Konie zimnokrwiste i pogrubiane

Misiek69, dzięki. Klusek tyle w boskie też wypija a według pani doktor to dawka dobowa stąd prawdopodobnie te nasze problemy.
Po zastanowieniu mogę powiedzieć, że na zewnątrz dziennie, moje kopyta opindalają około dziesięciu litrów, na łeb. Przy takiej pogodzie. Latem nie wiem, bo wtedy jeszcze u mnie nie stały.  😀
Ja zdecydowanie skłaniam się ku teorii o 60l.
Teraz mamy w części stajni kontrolę, bo nie mają poideł - 2 wiaderka rano, 2 wieczorem + to, co na wybiegu wypiją.
Ale nadmiar wody jest odfiltrowany przez nerki, przy braku problemów zdrowotnych.
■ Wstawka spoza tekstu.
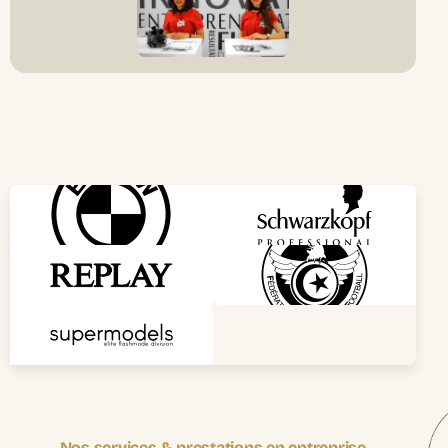
Nos services & prestations en entreprise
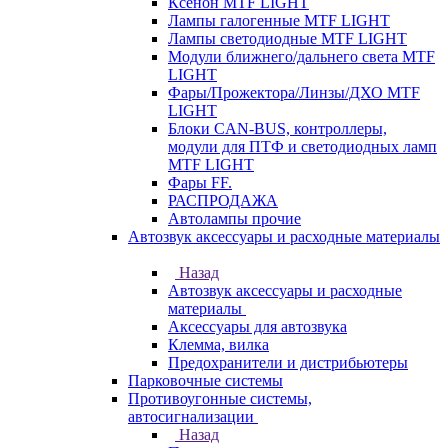
Ксенон MTF LIGHT
Лампы галогенные MTF LIGHT
Лампы светодиодные MTF LIGHT
Модули ближнего/дальнего света MTF
LIGHT
Фары/Прожектора/Линзы/ДХО MTF
LIGHT
Блоки CAN-BUS, контроллеры,
модули для ПТФ и светодиодных ламп
MTF LIGHT
Фары FF.
РАСПРОДАЖА
Автолампы прочие
Автозвук аксессуары и расходные материалы
Назад
Автозвук аксессуары и расходные
материалы
Аксессуары для автозвука
Клемма, вилка
Предохранители и дистрибьютеры
Парковочные системы
Противоугонные системы,
автосигнализации
Назад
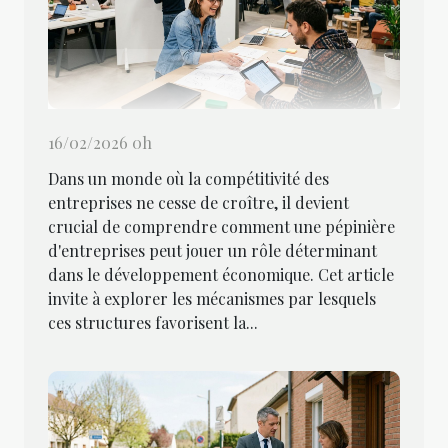
16/02/2026 0h
Dans un monde où la compétitivité des
entreprises ne cesse de croître, il devient
crucial de comprendre comment une pépinière
d'entreprises peut jouer un rôle déterminant
dans le développement économique. Cet article
invite à explorer les mécanismes par lesquels
ces structures favorisent la...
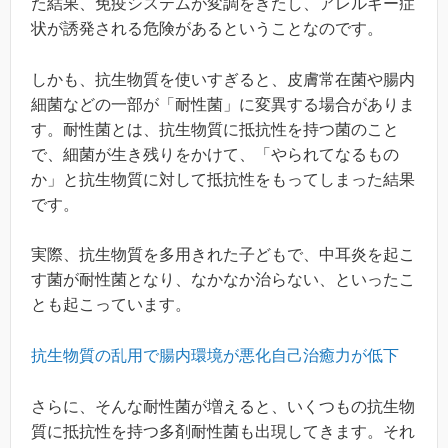
た結果、免疫システムが変調をきたし、アレルギー症
状が誘発される危険があるということなのです。
しかも、抗生物質を使いすぎると、皮膚常在菌や腸内
細菌などの一部が「耐性菌」に変異する場合がありま
す。耐性菌とは、抗生物質に抵抗性を持つ菌のこと
で、細菌が生き残りをかけて、「やられてなるもの
か」と抗生物質に対して抵抗性をもってしまった結果
です。
実際、抗生物質を多用きれた子どもで、中耳炎を起こ
す菌が耐性菌となり、なかなか治らない、といったこ
とも起こっています。
抗生物質の乱用で腸内環境が悪化自己治癒力が低下
さらに、そんな耐性菌が増えると、いくつもの抗生物
質に抵抗性を持つ多剤耐性菌も出現してきます。それ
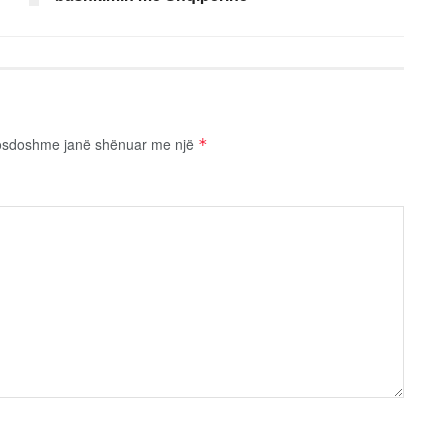
osdoshme janë shënuar me një
*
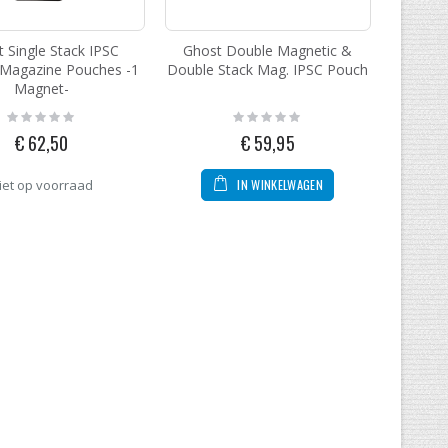
 Single Stack IPSC
Ghost Double Magnetic &
 Magazine Pouches -1
Double Stack Mag. IPSC Pouch
Magnet-
Rating:
Rating:
0%
0%
€ 62,50
€ 59,95
IN WINKELWAGEN
iet op voorraad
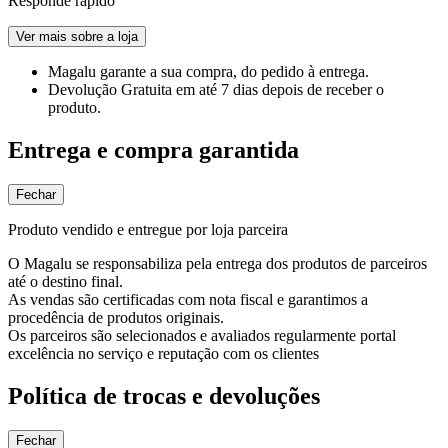
Responde rápido
Ver mais sobre a loja
Magalu garante
a sua compra, do pedido à entrega.
Devolução Gratuita
em até 7 dias depois de receber o
produto.
Entrega e compra garantida
Fechar
Produto vendido e entregue por loja parceira
O Magalu se responsabiliza pela entrega dos produtos de parceiros
até o destino final.
As vendas são certificadas com nota fiscal e garantimos a
procedência de produtos originais.
Os parceiros são selecionados e avaliados regularmente portal
excelência no serviço e reputação com os clientes
Política de trocas e devoluções
Fechar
Przez samą wodę nie ma biegunki, musiałby spożyć np. substancje osmotycznie czynne- wtedy woda zostaje w jelitach i robi się biegunka.
lenalena, to nie jest do końca biegunka a luźna kupa 😉
Chyba wet wie co mówi, jeśli organizm pobiera więcej wody niż potrzebuje, musi gdzieś ona ujść - dla mnie to logiczne - w dużej ilości moczu i luźniejszej kupie.
Cobrinha, bez obrazy ale wszędzie pytasz o zdanie a potem odrzucasz cudze odpowiedzi 😉 skoro chcesz żeby ktoś przyklasnął p. Wysockiej to po co pytasz? 😉
Dla mnie logiczne jest to co mówi lenalena,. Mam nadzieję, że znajdziesz powód lub lekarstwo bo brzmi to wszystko słabo i domyślam się, że jesteś już udręczona.
Ja jestem pewna tego, że zdrowe nerki wydalą nadmiar wody bez biegunki. Ba, nawet przy chorych nerkach- powstają obrzęki z przewodnienia, a nie biegunka.
Biegunka- jeśli coś zatrzymuje wodę w jelitach- osmotyczna, lub powoduje jej przemieszczenie do światła jelita- sekrecyjna. Przynajmniej u ludzi.  😉 Ale nie chcę się spierać z opinią weta.   😉
edit: oczywiście pod warunkiem zdrowych jelit- bez zaburzeń wchłaniania.
Dzięki rady.
Burza, tak jestem tym zmęczona a tu pytałam o pobieranie wody bo zimnioki to trochę inny podgatunek rządzący się czasem innymi prawami 😉
Kto pyta nie błądzi.
Ale dzięki temu że pytam, czytam to tu to tam, dostałam kubeł zimnej wody na głowę (znowu), że weci też czasem farmazony mówią ni z gruchy ni z pietruchy, tak jak z tymi 30l wody na konia na dobę 😉
Cobrihna przy "luźnych kupach" świetnie sprawdzają się probiotyki. Oczywiście, jeśli nie zostało stwierdzone zapalenie jelit - wtedy trzeba wdrożyć leczenie. Czy kupa zrobiła się śmierdząca? Morfologia, biochemia były robione?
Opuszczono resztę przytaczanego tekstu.